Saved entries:
*** Block opens ***

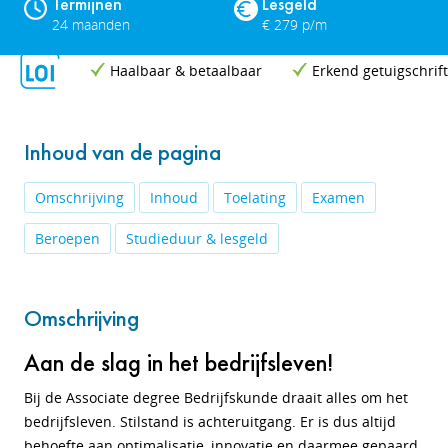
Termijnen
Lesgeld
24 maanden
€ 279 p/m
Haalbaar & betaalbaar
Erkend getuigschrift
Inhoud van de pagina
Omschrijving
Inhoud
Toelating
Examen
Beroepen
Studieduur & lesgeld
Omschrijving
Aan de slag in het bedrijfsleven!
Bij de Associate degree Bedrijfskunde draait alles om het
bedrijfsleven. Stilstand is achteruitgang. Er is dus altijd
behoefte aan optimalisatie, innovatie en daarmee gepaard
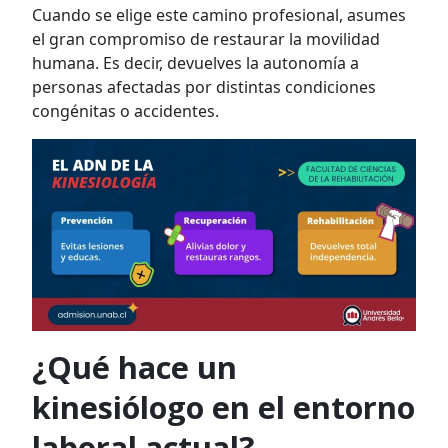
Cuando se elige este camino profesional, asumes
el gran compromiso de restaurar la movilidad
humana. Es decir, devuelves la autonomía a
personas afectadas por distintas condiciones
congénitas o accidentes.
¿Qué hace un
kinesiólogo en el entorno
laboral actual?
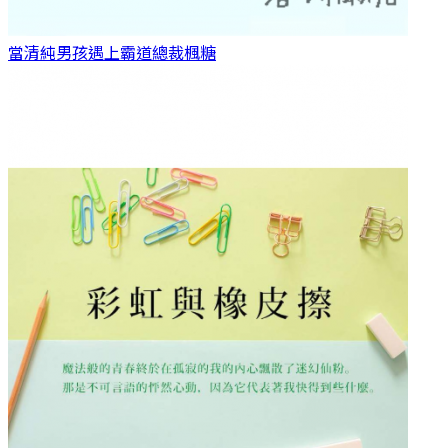
當清純男孩遇上霸道總裁
楓糖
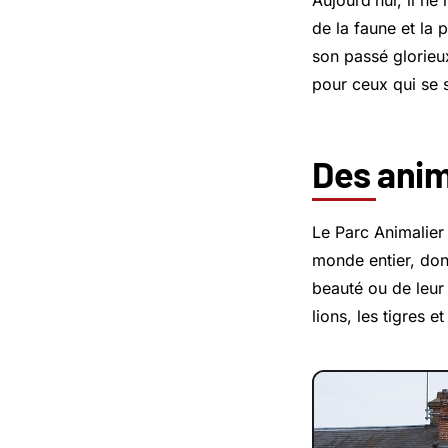
Aujourd’hui, il ne
de la faune et la p
son passé glorieux
pour ceux qui se 
Des anim
Le Parc Animalier
monde entier, don
beauté ou de leur 
lions, les tigres e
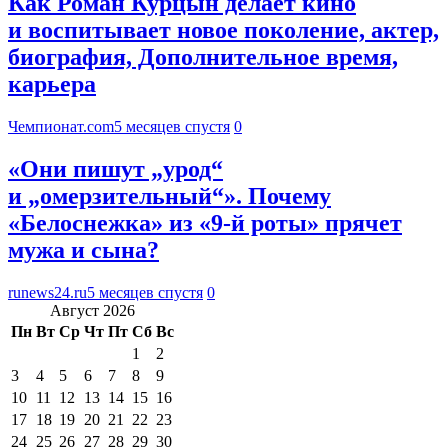
Как Роман Курцын делает кино
и воспитывает новое поколение, актер,
биография, Дополнительное время,
карьера
Чемпионат.com
5 месяцев спустя
0
«Они пишут „урод“
и „омерзительный“». Почему
«Белоснежка» из «9-й роты» прячет
мужа и сына?
runews24.ru
5 месяцев спустя
0
Август 2026
Пн
Вт
Ср
Чт
Пт
Сб
Вс
1
2
3
4
5
6
7
8
9
10
11
12
13
14
15
16
17
18
19
20
21
22
23
24
25
26
27
28
29
30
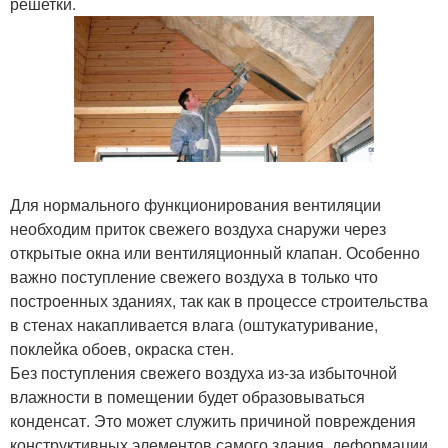
решетки.
Для нормального функционирования вентиляции
необходим приток свежего воздуха снаружи через
открытые окна или вентиляционный клапан. Особенно
важно поступление свежего воздуха в только что
построенных зданиях, так как в процессе строительства
в стенах накапливается влага (оштукатуривание,
поклейка обоев, окраска стен.
Без поступления свежего воздуха из-за избыточной
влажности в помещении будет образовываться
конденсат. Это может служить причиной повреждения
конструктивных элементов самого здания, деформации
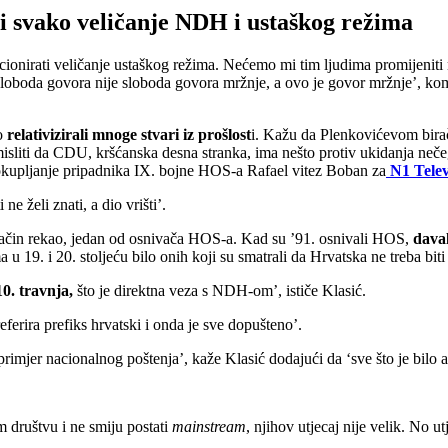
 i svako veličanje NDH i ustaškog režima
ionirati veličanje ustaškog režima. Nećemo mi tim ljudima promijeniti miš
ali sloboda govora nije sloboda govora mržnje, a ovo je govor mržnje’, k
o
relativizirali mnoge stvari iz prošlost
i. Kažu da Plenkovićevom bira
sliti da CDU, kršćanska desna stranka, ima nešto protiv ukidanja nečeg
okupljanje pripadnika IX. bojne HOS-a Rafael vitez Boban za
N1 Telev
e želi znati, a dio vrišti’.
kačin rekao, jedan od osnivača HOS-a. Kad su ’91. osnivali HOS,
daval
u 19. i 20. stoljeću bilo onih koji su smatrali da Hrvatska ne treba biti
0. travnja,
što je direktna veza s NDH-om’, ističe Klasić.
ferira prefiks hrvatski i onda je sve dopušteno’.
primjer nacionalnog poštenja’, kaže Klasić dodajući da ‘sve što je bilo 
m društvu i ne smiju postati
mainstream
, njihov utjecaj nije velik. No 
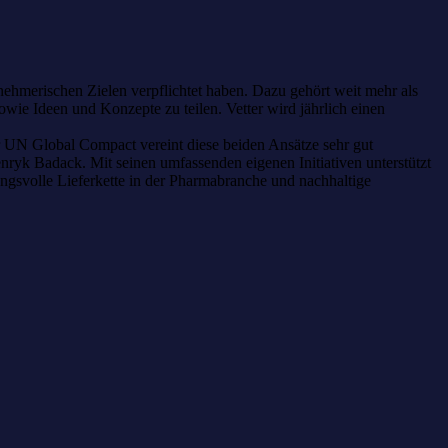
ehmerischen Zielen verpflichtet haben. Dazu gehört weit mehr als
wie Ideen und Konzepte zu teilen. Vetter wird jährlich einen
 UN Global Compact vereint diese beiden Ansätze sehr gut
nryk Badack. Mit seinen umfassenden eigenen Initiativen unterstützt
ungsvolle Lieferkette in der Pharmabranche und nachhaltige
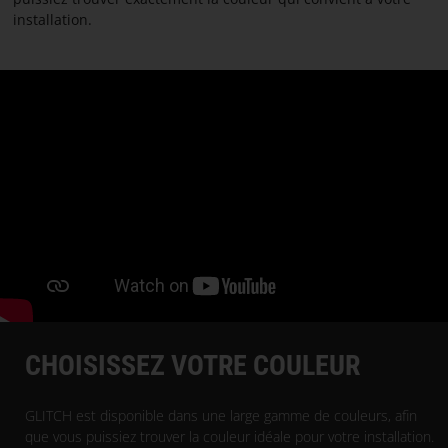
installation.
CHOISISSEZ VOTRE COULEUR
GLITCH est disponible dans une large gamme de couleurs, afin
que vous puissiez trouver la couleur idéale pour votre installation.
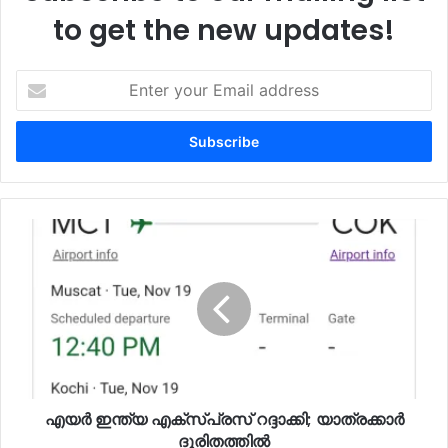
to get the new updates!
Enter
your
Email
address
എയർ ഇന്ത്യ എക്സ്പ്രസ് റദ്ദാക്കി; യാത്രക്കാർ
ദുരിതത്തിൽ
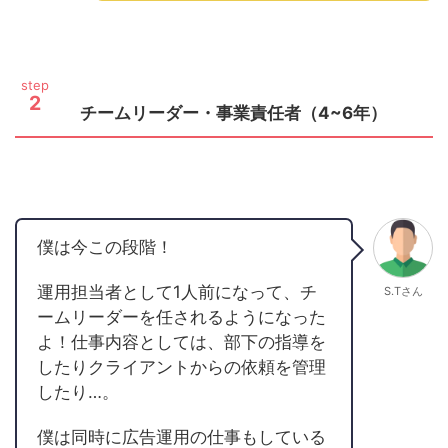
step
2
チームリーダー・事業責任者（4~6年）
僕は今この段階！
運用担当者として1人前になって、チ
S.Tさん
ームリーダーを任されるようになった
よ！仕事内容としては、部下の指導を
したりクライアントからの依頼を管理
したり…。
僕は同時に広告運用の仕事もしている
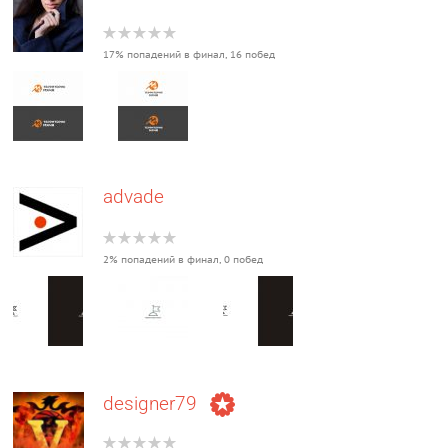
17% попадений в финал, 16 побед
advade
2% попадений в финал, 0 побед
designer79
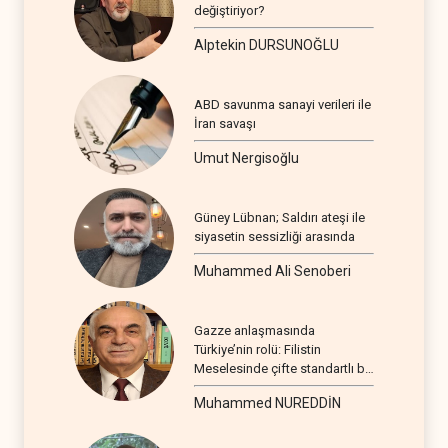
değiştiriyor?
Alptekin DURSUNOĞLU
ABD savunma sanayi verileri ile
İran savaşı
Umut Nergisoğlu
Güney Lübnan; Saldırı ateşi ile
siyasetin sessizliği arasında
Muhammed Ali Senoberi
Gazze anlaşmasında
Türkiye’nin rolü: Filistin
Meselesinde çifte standartlı bir
seyir
Muhammed NUREDDİN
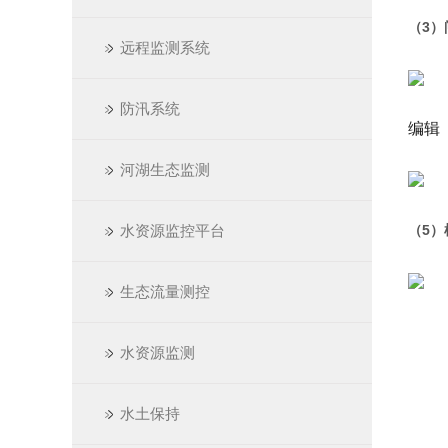
（3
远程监测系统
防汛系统
编辑
河湖生态监测
水资源监控平台
（5
生态流量测控
水资源监测
水土保持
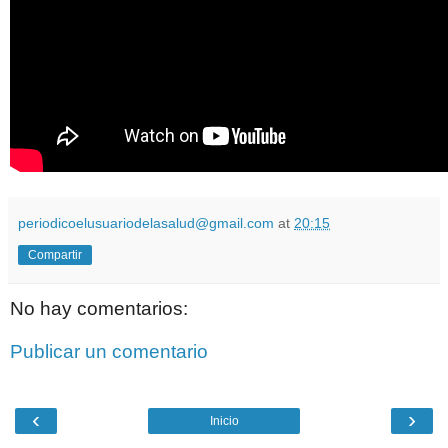
periodicoelusuariodelasalud@gmail.com
at
20:15
Compartir
No hay comentarios:
Publicar un comentario
‹
›
Inicio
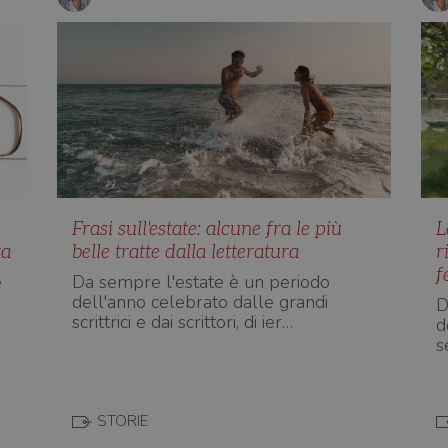
Frasi sull'estate: alcune fra le più
L
ra
belle tratte dalla letteratura
r
f
e
Da sempre l'estate è un periodo
dell'anno celebrato dalle grandi
D
scrittrici e dai scrittori, di ier…
d
s
STORIE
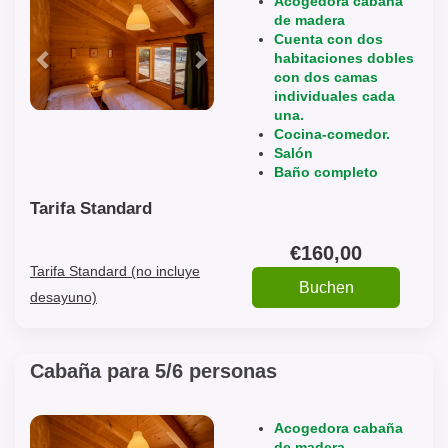
Previous
Next
Acogedora cabaña
de madera
Cuenta con dos
habitaciones dobles
con dos camas
individuales cada
una.
Cocina-comedor.
Salón
Baño completo
Tarifa Standard
€
160
,00
Tarifa Standard (no incluye
desayuno)
Cabaña para 5/6 personas
Previous
Next
Acogedora cabaña
de madera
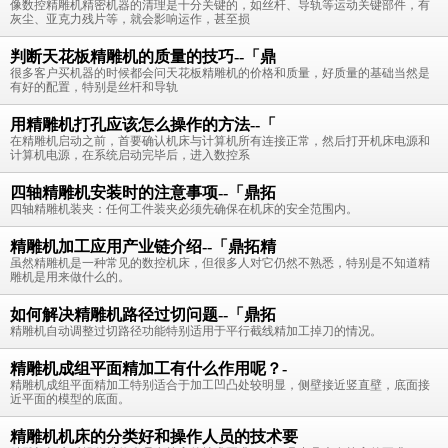
像数控精雕机精密机器的清理是十分关键的，如丝杆、导轨等运动关键部件，有
灰尘、亚克力残片等，就会影响运作，甚至损
判断天花板精雕机的质量的技巧--「鼎
很多客户买机器的时候都会问天花板精雕机的价格和质量，好质量的基础当然是
有好的配置，特别是丝杆和导轨
用精雕机打孔应该怎么操作的方法--「
在精雕机启动之前，首要确认机床与计算机所有连接正常，然后打开机床电源和
计算机电源，在系统启动完毕后，进入数控系
四轴精雕机安装时的注意事项--「鼎拓
四轴精雕机装夹：任何工件装夹必须先确保在机床的安全范围内。
精雕机加工应用产业链介绍--「鼎拓精
虽然精雕机是一种常见的数控机床，但很多人对它仍然不熟悉，特别是不知道精
雕机是用来做什么的。
如何解决精雕机路径过切问题--「鼎拓
精雕机自动调整过切路径功能特别适用于平行截线精加工掉刀的情况。
精雕机成组平面精加工有什么作用呢？-
精雕机成组平面精加工特别适合于加工凹凸处较明显，侧壁接近竖直壁，底面接
近平面的模型的底面。
精雕机机床的分类好和操作人员的技术要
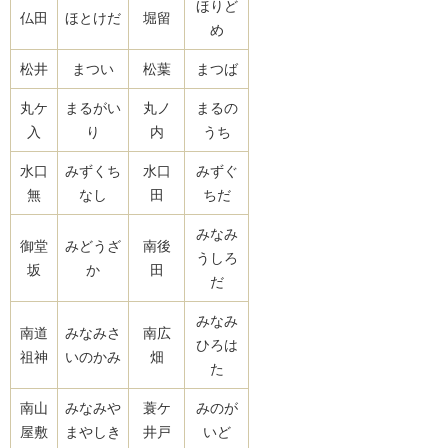
ほりど
仏田
ほとけだ
堀留
め
松井
まつい
松葉
まつば
丸ケ
まるがい
丸ノ
まるの
入
り
内
うち
水口
みずくち
水口
みずぐ
無
なし
田
ちだ
みなみ
御堂
みどうざ
南後
うしろ
坂
か
田
だ
みなみ
南道
みなみさ
南広
ひろは
祖神
いのかみ
畑
た
南山
みなみや
蓑ケ
みのが
屋敷
まやしき
井戸
いど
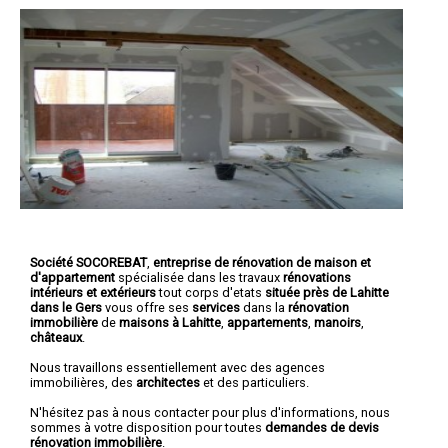
Société SOCOREBAT
,
entreprise de rénovation de maison et
d'appartement
spécialisée dans les travaux
rénovations
intérieurs et extérieurs
tout corps d'etats
située près de Lahitte
dans le Gers
vous offre ses
services
dans la
rénovation
immobilière
de
maisons à Lahitte
,
appartements
,
manoirs
,
châteaux
.
Nous travaillons essentiellement avec des agences
immobilières, des
architectes
et des particuliers.
N'hésitez pas à nous contacter pour plus d'informations, nous
sommes à votre disposition pour toutes
demandes de devis
rénovation immobilière
.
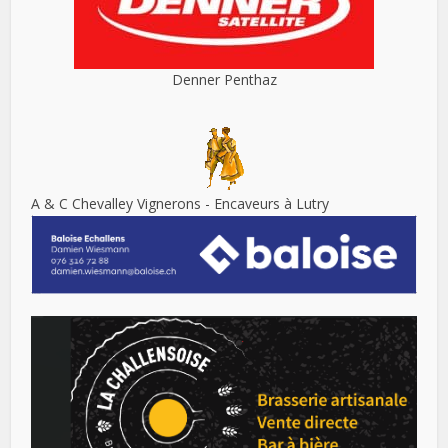
Denner Penthaz
A & C Chevalley Vignerons - Encaveurs à Lutry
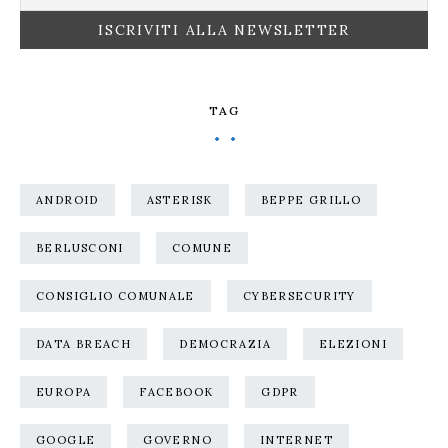
TAG
ANDROID
ASTERISK
BEPPE GRILLO
BERLUSCONI
COMUNE
CONSIGLIO COMUNALE
CYBERSECURITY
DATA BREACH
DEMOCRAZIA
ELEZIONI
EUROPA
FACEBOOK
GDPR
GOOGLE
GOVERNO
INTERNET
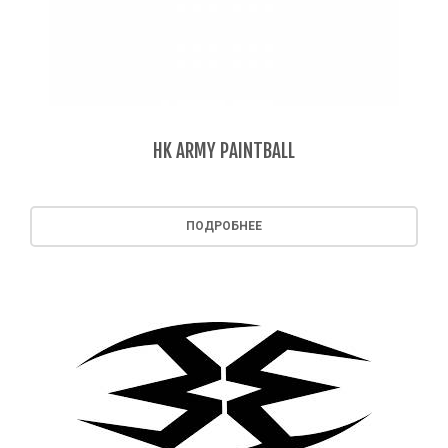
HK ARMY PAINTBALL
ПОДРОБНЕЕ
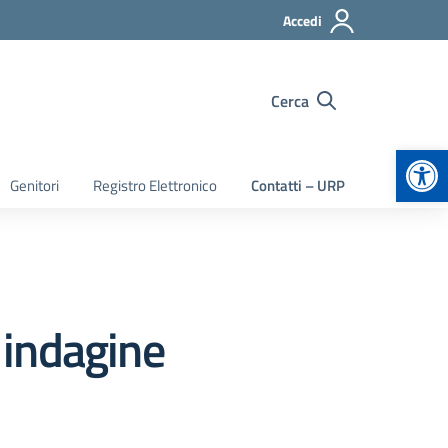
Accedi
Cerca
Apr
Genitori
Registro Elettronico
Contatti – URP
 indagine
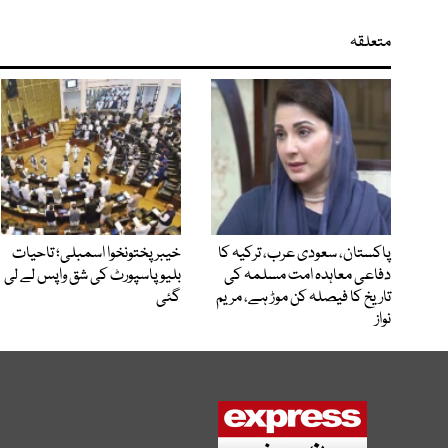
متعلقہ
پاکستان، سعودی عرب، ترکیہ کا
خیبرپختونخوا اسمبلی؛ تاحیات
دفاعی معاہدہ امت مسلمہ کی
بلیو پاسپورٹ کی شق واپس لے لی
تاریخ کا فیصلہ کن موڑ ہے، مریم
گئی
نواز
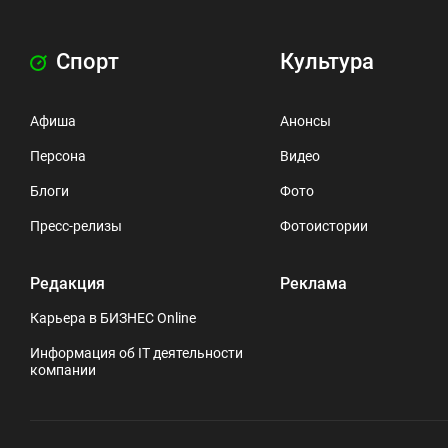
Спорт
Культура
Афиша
Анонсы
Персона
Видео
Блоги
Фото
Пресс-релизы
Фотоистории
Редакция
Реклама
Карьера в БИЗНЕС Online
Информация об IT деятельности
компании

*** Block closes ***

Print, exactly as written, the lines above from the first one to the one containing "Cuando se elige". Leave out pictures.

Termijnen
Lesgeld
24 maanden
€ 279 p/m
Haalbaar & betaalbaar
Erkend getuigschrift
Inhoud van de pagina
Omschrijving
Inhoud
Toelating
Examen
Beroepen
Studieduur & lesgeld
Omschrijving
Aan de slag in het bedrijfsleven!
Bij de Associate degree Bedrijfskunde draait alles om het
bedrijfsleven. Stilstand is achteruitgang. Er is dus altijd
behoefte aan optimalisatie, innovatie en daarmee gepaard
Cuando se elige este camino profesional, asumes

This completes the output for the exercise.